I have never fit in with the ” normal” crowd, and I hate to categorize humans like that… Let’s be real though, it happens… We are all human, and humans judge. So when I got pregnant I knew that I would never be that prim and proper Pintrest perfect mom, nor did I want to be. I have been labeled many things in my years, but surprisingly most of the hurtful things have been hurled at me by fellow mothers. I have been called a devil worshiper, told to not join groups, been mocked, dropped and just about anything else you can think of. The most hurtful was when a woman said to me, “Women like you should not be allowed to have children, all you are going to do is rot their brain with devil talk. Maybe if you let God into your life, you could become a worthy mother”. This… this was appalling, and even worse she had others on her side condemning me without even knowing me.

I guess let’s address the elephant in the room before I go any further… No, I do not believe in the biblical God, nor do I believe in the biblical Devil. I have my reasons, and they are mine… No one will ever change my mind. Do I have a problem with religious people? Absolutely not, some of my closest friends are extremely religious. Crazy thing is, they also respect my beliefs. I grew up in the church, youth group, bible study, church choir… You name it, and I was there. My reasons on why I believe what I believe are not for this post, but please know I will defend them until I no longer walk this planet.

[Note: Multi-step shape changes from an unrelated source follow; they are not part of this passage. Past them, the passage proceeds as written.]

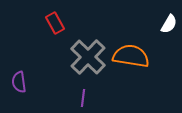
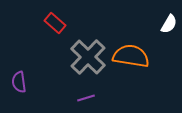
red rectangle: rotated 20 degrees counterclockwise
purple line: moved 3 px right; rotated 66 degrees clockwise
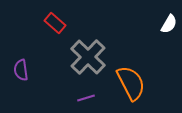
orange semicircle: moved 27 px down; rotated 54 degrees clockwise
purple semicircle: moved 2 px right, 12 px up
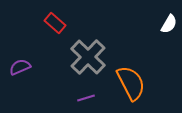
purple semicircle: moved 1 px left, 3 px up; rotated 75 degrees clockwise
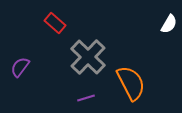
purple semicircle: rotated 30 degrees counterclockwise
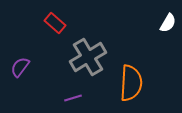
white semicircle: moved 1 px left, 1 px up
gray cross: rotated 15 degrees clockwise
orange semicircle: rotated 30 degrees clockwise
purple line: moved 13 px left
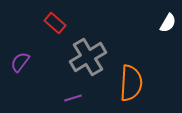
purple semicircle: moved 5 px up
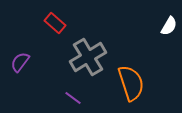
white semicircle: moved 1 px right, 3 px down
orange semicircle: rotated 21 degrees counterclockwise
purple line: rotated 54 degrees clockwise
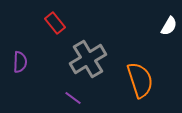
red rectangle: rotated 10 degrees clockwise
gray cross: moved 2 px down
purple semicircle: rotated 145 degrees clockwise
orange semicircle: moved 9 px right, 3 px up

Back to the parenting community… It is so hard to find friends and be who I really am because the minute they find out I am a witch- things change. Do you know how many followers I have lost since speaking up more openly about this? Over 300… I know what you are thinking “Oooohh followers, gross you are that kind of person”. No, it’s not like that. I work with companies on Instagram, and that’s part of the way I make money to help my son. So, in a small way yes… followers do matter. The instagram community has so many sub-communities and I feel like I am just stuck somewhere in between. It reminds me of my younger years, wanting to fit in…but not ever really doing it.

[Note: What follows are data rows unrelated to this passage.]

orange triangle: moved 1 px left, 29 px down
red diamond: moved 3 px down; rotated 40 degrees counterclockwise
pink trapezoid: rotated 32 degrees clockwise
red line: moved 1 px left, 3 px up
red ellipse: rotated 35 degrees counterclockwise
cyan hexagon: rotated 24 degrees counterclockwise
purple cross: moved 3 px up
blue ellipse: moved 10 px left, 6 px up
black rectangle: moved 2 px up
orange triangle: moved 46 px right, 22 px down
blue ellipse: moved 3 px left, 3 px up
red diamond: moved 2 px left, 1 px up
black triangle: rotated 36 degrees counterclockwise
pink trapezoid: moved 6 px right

Do I think I am special because I am classified as a witch? Shit no… I am just a woman from Texas who follows a slightly different path. I do not believe in harming others, fucking with free will or doing anything that could come back negative on me. That is the biggest misconception I think. There is such a stereotype around witchcraft, mainly caused by mainstream everything- and it’s incorrect. Yes, there are bad ones out there, but there are also bad religious people. If you have made it this far and are wondering to yourself, why is she ranting about all this? I will sum it up with a TLDR; I am a witch. I am not bad, and I am a phenomenal mother. I feel like I don’t fit in the parenting community while I am being my true self. I don’t want to be judged, and I don’t gate anyone of any religion. I am just a normal mom with different beliefs than the “norm”

I am still new to this blogging this, so right now this is a rant space for me. Again, understand these are my feeling I have to express. I have a small group of wonderful people, but there are some nasty ones out there too.